Minimising Industrial Downtime With Predictive Maintenance Using IoT

The Internet of Things (IoT) refers to a network of connected devices embedded with sensors, software, and other technologies, enabling them to collect and exchange data over the Internet. These devices can range from simple sensors to complex machines and can be used in various applications, including industrial settings.

One of the key benefits of IoT in an industrial setting is its ability to support predictive maintenance. It is a strategy that uses data from sensors and other sources to predict when equipment will likely fail, allowing maintenance teams to intervene before a breakdown occurs.

IoT devices can collect data on a wide range of variables, such as temperature, pressure, vibration, and more, providing valuable insights into the health and performance of equipment. By analyzing this data, maintenance teams can identify patterns and trends indicating an impending failure and take corrective action before the equipment breaks down.

Exploring the concept of industrial downtime

Industrial downtime refers to when a piece of equipment or a manufacturing process is not operating as intended. Downtime can occur for various reasons, such as equipment breakdowns, scheduled maintenance, changeovers, and more. During this period, production stops, and output is lost, resulting in reduced efficiency and increased costs.

Types of industrial downtime

In many cases, downtime is a planned part of a production schedule, and it can be managed and minimized through effective planning and scheduling. However, unplanned downtime, such as that caused by equipment breakdowns or other unexpected events, can be much more disruptive and costly.

Why does industrial downtime occur?

Regardless of the underlying reason, the impact of industrial downtime is substantial. Due to the inherent interconnectedness of manufacturing processes, any major or minor disturbance can significantly influence the entire supply chain. Here are some of the causes:

1. Human error

Improper operation or misjudgment may result in equipment damage or system malfunction, ultimately leading to downtime. Occasionally, employee mistakes contribute to workplace incidents that necessitate equipment shutdown or other production methods. These actions can be either accidental or deliberate.

Regardless of the cause, human error is among the most prevalent reasons for unplanned downtime. Instances like accidentally deleting data, unplugging cables, or failing to adhere to standard protocols can all result in expensive downtime.

2. Cyberattacks

Ransomware and phishing attacks rank among the most dangerous and prevalent sources of IT downtime. Cybercriminals can easily exploit network vulnerabilities, infiltrate systems, and access sensitive data.

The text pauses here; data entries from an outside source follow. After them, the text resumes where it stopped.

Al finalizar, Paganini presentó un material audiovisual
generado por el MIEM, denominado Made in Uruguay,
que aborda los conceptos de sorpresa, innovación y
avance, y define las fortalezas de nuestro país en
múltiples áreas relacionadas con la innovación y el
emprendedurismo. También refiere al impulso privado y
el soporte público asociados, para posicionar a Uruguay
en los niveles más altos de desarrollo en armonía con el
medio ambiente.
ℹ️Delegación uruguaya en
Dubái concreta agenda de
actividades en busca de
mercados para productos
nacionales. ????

Ransomware attacks involve capturing and holding data hostage until victims pay for its release, allowing work to resume. Nearly 80% of manufacturers have been targeted by cyberattacks, with 47% of those attacks resulting in operational downtime.

3. Power outages

Power outages can cause production lines to stop, machinery to cease operation, and critical systems to malfunction, leading to lost production time, unmet deadlines, and increased expenses.

4. Lack of agility

An inflexible supply chain struggles to react swiftly to disruptions. This lack of agility can be attributed to many factors, including unclear and ineffective strategies, as well as subpar systems, such as:

• Inability to adjust demand
• Suboptimal logistics models
• Inaccurate demand forecasting
• Inefficient sourcing and procurement
• Inability to quickly scale the workforce

The rigidity of your supply chain can result in slower and less coordinated responses, prolonging downtime and increasing costs.

5. Material shortages

This interrupts the supply chain and restricts the accessibility of essential materials required for production. Exhausting available inventory, spare parts, or other resources such as fuel can hinder the manufacturing process and result in downtime. Additionally, power or utility outages can disrupt workflow and cause downtime as well.

6. Equipment malfunctions

On average, manufacturers face 800 hours of equipment downtime annually, and one of the reasons for that is equipment failure. While sometimes the issue originates from the machine, it often stems from improper use or inadequate monitoring and maintenance practices. Large machinery often experiences considerable stress, making it susceptible to overheating, wear and tear, and general malfunctions.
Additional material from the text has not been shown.